WHAT YOU WILL DO:
Report each line of the data below in which "hoeven" appears.

Records contained in a dataset:
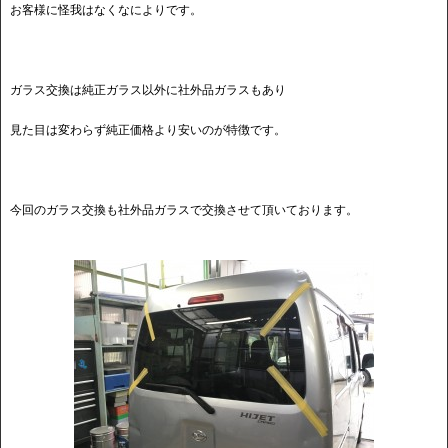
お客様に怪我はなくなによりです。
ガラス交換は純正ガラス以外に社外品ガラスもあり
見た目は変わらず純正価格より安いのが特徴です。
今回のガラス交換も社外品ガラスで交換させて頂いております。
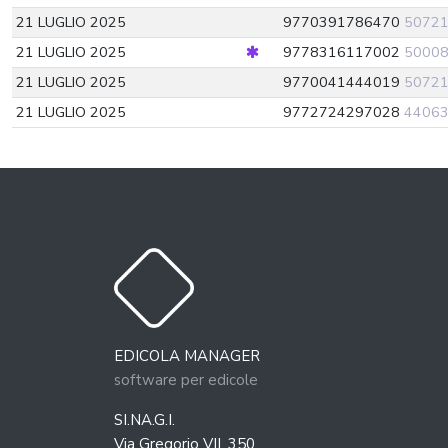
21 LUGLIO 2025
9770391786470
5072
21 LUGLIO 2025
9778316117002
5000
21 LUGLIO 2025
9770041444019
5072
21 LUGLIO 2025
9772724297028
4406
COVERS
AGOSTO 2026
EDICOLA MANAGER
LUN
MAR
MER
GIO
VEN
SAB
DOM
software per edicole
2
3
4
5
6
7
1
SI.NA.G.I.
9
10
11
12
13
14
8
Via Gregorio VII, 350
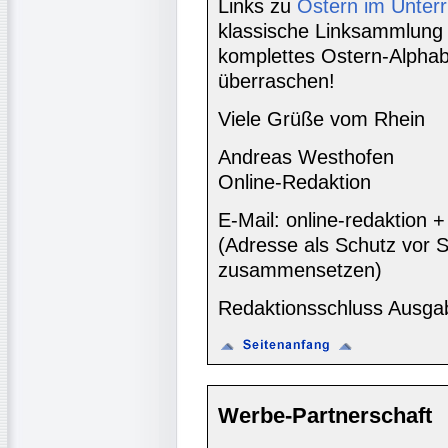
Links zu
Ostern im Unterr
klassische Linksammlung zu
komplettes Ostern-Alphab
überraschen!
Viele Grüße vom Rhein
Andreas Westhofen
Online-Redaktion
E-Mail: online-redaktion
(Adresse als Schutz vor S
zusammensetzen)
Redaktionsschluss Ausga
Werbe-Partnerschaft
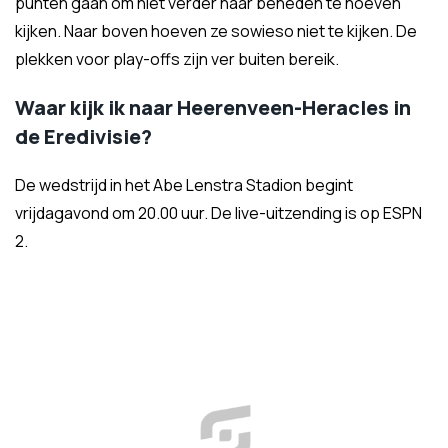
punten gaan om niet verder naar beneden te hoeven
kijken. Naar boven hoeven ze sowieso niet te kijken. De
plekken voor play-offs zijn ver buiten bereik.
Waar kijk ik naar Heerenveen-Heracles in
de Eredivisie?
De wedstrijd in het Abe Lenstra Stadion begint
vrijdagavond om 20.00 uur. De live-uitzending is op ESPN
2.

...

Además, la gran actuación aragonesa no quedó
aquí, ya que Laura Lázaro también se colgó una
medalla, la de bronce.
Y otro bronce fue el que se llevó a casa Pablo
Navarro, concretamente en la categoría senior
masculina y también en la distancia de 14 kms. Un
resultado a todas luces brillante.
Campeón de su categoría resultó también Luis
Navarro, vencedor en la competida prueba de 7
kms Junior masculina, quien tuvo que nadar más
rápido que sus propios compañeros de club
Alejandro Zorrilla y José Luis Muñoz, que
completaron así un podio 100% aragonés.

PROBLEM SOLUTION:
punten gaan om niet verder naar beneden te hoeven
kijken. Naar boven hoeven ze sowieso niet te kijken. De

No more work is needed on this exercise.